I’ve always been able, Existential Kink style, to take a strange kind of self-alienated pleasure in my own unease and discomfort—I appreciate Carolyn Elliot for calling out this very human tendency. I suppose many people do this. We look around at the quotidian ruins of this civilization, and find enough solace in it, somehow, to continue, however cynically. But I still feel “we” need to go beyond this, into collective action and post-cynicism.

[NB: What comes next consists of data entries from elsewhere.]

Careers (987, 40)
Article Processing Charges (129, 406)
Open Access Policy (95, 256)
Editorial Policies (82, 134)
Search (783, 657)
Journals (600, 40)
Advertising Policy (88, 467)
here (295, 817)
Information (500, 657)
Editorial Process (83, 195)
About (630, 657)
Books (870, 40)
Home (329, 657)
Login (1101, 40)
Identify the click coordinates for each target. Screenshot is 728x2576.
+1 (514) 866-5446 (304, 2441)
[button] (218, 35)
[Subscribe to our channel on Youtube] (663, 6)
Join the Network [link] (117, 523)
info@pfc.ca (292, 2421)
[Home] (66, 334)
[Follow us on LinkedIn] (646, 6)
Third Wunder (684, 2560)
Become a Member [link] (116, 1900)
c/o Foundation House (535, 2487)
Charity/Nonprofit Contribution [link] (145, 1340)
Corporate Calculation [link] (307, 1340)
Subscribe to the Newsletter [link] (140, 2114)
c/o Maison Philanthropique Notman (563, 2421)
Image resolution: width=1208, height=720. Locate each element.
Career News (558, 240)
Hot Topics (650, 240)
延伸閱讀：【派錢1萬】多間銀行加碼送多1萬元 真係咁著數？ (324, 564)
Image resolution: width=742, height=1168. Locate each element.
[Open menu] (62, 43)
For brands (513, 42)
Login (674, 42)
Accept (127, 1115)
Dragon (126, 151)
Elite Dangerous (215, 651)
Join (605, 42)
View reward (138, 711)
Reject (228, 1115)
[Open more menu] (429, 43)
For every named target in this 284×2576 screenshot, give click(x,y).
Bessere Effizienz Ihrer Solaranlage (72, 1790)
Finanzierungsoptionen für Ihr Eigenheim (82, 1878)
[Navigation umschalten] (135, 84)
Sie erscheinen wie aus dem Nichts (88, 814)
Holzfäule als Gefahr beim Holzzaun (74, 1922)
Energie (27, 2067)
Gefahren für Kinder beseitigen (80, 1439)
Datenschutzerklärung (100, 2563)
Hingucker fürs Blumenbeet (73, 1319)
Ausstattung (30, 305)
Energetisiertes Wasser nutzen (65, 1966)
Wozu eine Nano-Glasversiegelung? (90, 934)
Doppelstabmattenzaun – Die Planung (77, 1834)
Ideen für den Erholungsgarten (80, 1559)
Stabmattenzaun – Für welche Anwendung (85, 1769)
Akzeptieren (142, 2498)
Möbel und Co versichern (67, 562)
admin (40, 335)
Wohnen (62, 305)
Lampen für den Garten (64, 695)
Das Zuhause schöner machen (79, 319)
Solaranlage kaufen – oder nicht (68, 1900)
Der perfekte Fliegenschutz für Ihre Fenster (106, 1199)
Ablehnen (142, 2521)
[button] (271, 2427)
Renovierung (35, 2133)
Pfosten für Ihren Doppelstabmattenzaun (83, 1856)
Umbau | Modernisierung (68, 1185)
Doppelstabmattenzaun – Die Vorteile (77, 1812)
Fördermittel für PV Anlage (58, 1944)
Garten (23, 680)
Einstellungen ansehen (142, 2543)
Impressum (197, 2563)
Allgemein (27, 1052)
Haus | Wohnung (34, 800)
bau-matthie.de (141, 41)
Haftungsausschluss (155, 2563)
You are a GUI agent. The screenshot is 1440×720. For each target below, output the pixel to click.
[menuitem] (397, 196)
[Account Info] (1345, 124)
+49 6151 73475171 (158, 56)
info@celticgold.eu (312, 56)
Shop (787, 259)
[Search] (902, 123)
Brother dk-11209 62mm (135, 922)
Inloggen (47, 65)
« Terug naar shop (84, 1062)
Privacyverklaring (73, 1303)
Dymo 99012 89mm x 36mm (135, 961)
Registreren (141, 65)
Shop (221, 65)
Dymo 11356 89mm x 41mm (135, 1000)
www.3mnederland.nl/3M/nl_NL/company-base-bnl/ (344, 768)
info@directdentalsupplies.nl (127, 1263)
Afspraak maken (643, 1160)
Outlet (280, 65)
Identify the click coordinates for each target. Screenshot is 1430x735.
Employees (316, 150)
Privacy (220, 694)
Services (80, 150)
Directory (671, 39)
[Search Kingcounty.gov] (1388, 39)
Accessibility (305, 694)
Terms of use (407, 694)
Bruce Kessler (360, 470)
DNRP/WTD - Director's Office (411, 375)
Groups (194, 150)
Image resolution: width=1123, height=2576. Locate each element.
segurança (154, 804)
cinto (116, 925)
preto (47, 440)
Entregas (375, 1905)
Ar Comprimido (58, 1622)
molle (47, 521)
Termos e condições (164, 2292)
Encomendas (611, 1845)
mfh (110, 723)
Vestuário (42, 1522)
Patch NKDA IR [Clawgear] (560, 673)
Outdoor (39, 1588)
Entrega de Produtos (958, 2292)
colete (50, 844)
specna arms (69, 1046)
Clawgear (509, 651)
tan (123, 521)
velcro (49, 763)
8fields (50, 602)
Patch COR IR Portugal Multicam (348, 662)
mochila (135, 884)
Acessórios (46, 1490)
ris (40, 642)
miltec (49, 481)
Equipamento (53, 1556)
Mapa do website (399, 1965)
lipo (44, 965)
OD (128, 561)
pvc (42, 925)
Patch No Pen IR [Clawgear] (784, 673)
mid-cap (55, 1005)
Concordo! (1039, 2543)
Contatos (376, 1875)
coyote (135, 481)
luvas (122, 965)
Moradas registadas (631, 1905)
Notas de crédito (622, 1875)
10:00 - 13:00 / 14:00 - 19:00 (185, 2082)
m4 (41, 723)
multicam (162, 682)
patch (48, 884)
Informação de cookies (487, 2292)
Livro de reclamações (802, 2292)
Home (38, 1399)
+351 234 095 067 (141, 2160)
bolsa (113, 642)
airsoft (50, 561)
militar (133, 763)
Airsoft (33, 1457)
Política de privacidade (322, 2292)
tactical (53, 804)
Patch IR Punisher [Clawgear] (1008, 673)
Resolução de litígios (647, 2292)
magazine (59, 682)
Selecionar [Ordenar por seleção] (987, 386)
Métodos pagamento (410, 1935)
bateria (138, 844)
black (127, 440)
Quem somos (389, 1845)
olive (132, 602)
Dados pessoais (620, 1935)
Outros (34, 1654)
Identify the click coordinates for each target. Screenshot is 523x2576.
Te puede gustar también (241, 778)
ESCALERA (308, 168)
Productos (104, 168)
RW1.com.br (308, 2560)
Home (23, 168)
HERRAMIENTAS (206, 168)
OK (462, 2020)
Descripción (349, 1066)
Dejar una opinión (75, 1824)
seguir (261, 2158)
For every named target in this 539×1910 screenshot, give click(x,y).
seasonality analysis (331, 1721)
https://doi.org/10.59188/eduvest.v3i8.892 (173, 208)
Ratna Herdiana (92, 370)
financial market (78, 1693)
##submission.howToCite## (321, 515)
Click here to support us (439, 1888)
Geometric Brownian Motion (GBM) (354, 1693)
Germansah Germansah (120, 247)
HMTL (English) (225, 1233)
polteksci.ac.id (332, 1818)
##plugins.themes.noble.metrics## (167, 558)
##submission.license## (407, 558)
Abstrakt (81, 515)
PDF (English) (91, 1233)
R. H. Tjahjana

Between the individual body and the larger body of society—the collective soul—we encounter this enormous, unbridgeable gulf, at least in our contemporary Western society, the developed world. We got indoctrinated, since birth, into the cult of hyper-individualism, which is the basis of bourgeois society. My personal interests are somehow opposed to the collective interests. I must consider my wealth, my genetic legacy, as more important to me than that of the other people, and fight for my share.
Currently, I am considering the possibility that “Reclaim the digital commons” or “Deprivatize the Internet” could be a rallying cry for a new social movement. Books supporting this idea (in case anyone wants to follow along) include Ben Tarnoff’s Internet for the People, Yannis Varoufakanis’ Technofeudalism, and Roger McNamee’s Zucked. Also Naomi Klein’s Doppelganger.